Immune Checkpoint Inhibitors and Atherosclerotic Plaque Volume in Patients With Non-Small Cell Lung Cancer: A Case-Control Study
Overview
- Phase
- Not Applicable
- Intervention
- Not specified
- Conditions
- Non-small Cell Lung Cancer
- Sponsor
- Massachusetts General Hospital
- Enrollment
- 60
- Locations
- 1
- Primary Endpoint
- Change in aortic plaque volume
- Status
- Completed
- Last Updated
- 3 years ago
Overview
Brief Summary
In this study, investigators plan to test whether Immune Checkpoint Inhibitor (ICI) treatment leads to an accelerated progression of atherosclerosis in patients with lung cancer. Atherosclerosis is an immune-mediated inflammatory disease and these same checkpoints being targeted for cancer are critical negative regulators of atherosclerosis in animal and cellular models. Aortic plaque progression will be compared between cases (on ICI) and controls from pre-ICI to post-ICI among patients with non-small cell lung cancer. Groups will be matched for age, cancer type and stage and cardiovascular risk factors. Traditional markers of cardiovascular (CVD) risk and cancer-specific factors (ICI mono- and combination therapy, number of cycles, occurrence of immune-related adverse events, chest radiation, steroid use) will be associated with the change in aortic plaque volume.
Investigators
Tomas G. Neilan, MD
Principal Investigator
Massachusetts General Hospital
Eligibility Criteria
Inclusion Criteria
- •Subjects with non-small cell lung cancer treated with Immune Checkpoint Inhibitors.
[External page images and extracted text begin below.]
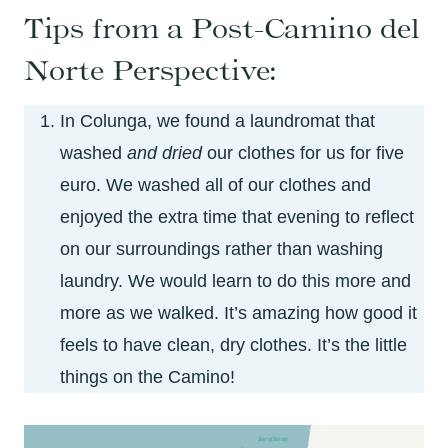
Tips from a Post-Camino del
Norte Perspective:
In Colunga, we found a laundromat that
washed
and dried
our clothes for us for five
euro. We washed all of our clothes and
enjoyed the extra time that evening to reflect
on our surroundings rather than washing
laundry. We would learn to do this more and
more as we walked. It’s amazing how good it
feels to have clean, dry clothes. It’s the little
things on the Camino!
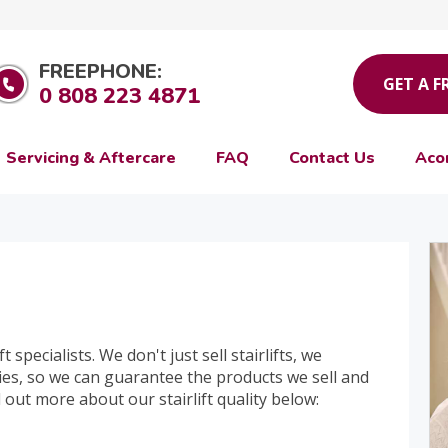
FREEPHONE:
GET A F
0 808 223 4871
Servicing & Aftercare
FAQ
Contact Us
Aco
t specialists. We don't just sell stairlifts, we
es, so we can guarantee the products we sell and
nd out more about our stairlift quality below:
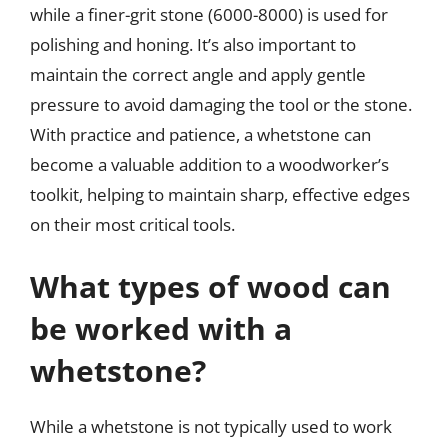
while a finer-grit stone (6000-8000) is used for
polishing and honing. It’s also important to
maintain the correct angle and apply gentle
pressure to avoid damaging the tool or the stone.
With practice and patience, a whetstone can
become a valuable addition to a woodworker’s
toolkit, helping to maintain sharp, effective edges
on their most critical tools.
What types of wood can
be worked with a
whetstone?
While a whetstone is not typically used to work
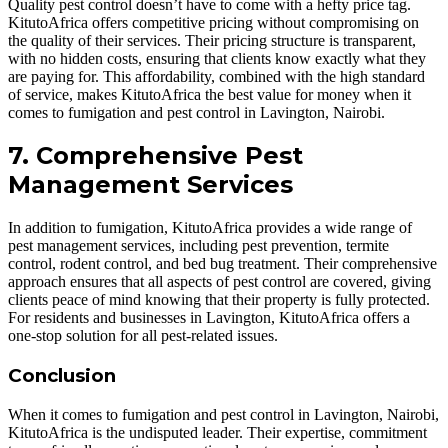
Quality pest control doesn’t have to come with a hefty price tag.
KitutoAfrica offers competitive pricing without compromising on
the quality of their services. Their pricing structure is transparent,
with no hidden costs, ensuring that clients know exactly what they
are paying for. This affordability, combined with the high standard
of service, makes KitutoAfrica the best value for money when it
comes to fumigation and pest control in Lavington, Nairobi.
7. Comprehensive Pest
Management Services
In addition to fumigation, KitutoAfrica provides a wide range of
pest management services, including pest prevention, termite
control, rodent control, and bed bug treatment. Their comprehensive
approach ensures that all aspects of pest control are covered, giving
clients peace of mind knowing that their property is fully protected.
For residents and businesses in Lavington, KitutoAfrica offers a
one-stop solution for all pest-related issues.
Conclusion
When it comes to fumigation and pest control in Lavington, Nairobi,
KitutoAfrica is the undisputed leader. Their expertise, commitment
- •Available contrast enhanced CT scans of the chest both immediately pre-ICI (\< 1 month) and latest follow-up.
- •Subjects with non-small cell lung cancer, age, cancer stage and cardiovascular risk factor matched to cases.
- •Available contrast enhanced CT scan of the chest at two time-points at a similar interval between scans as the cases.
Exclusion Criteria
- Not provided
Outcomes
Primary Outcomes
Change in aortic plaque volume
Time Frame: Three years
The change of plaque burden after starting ICIs will be calculated and compared with the pre-ICI study. The change in plaque burden in controls will be calculated and compared from two studies at a similar median interval as ICI cases.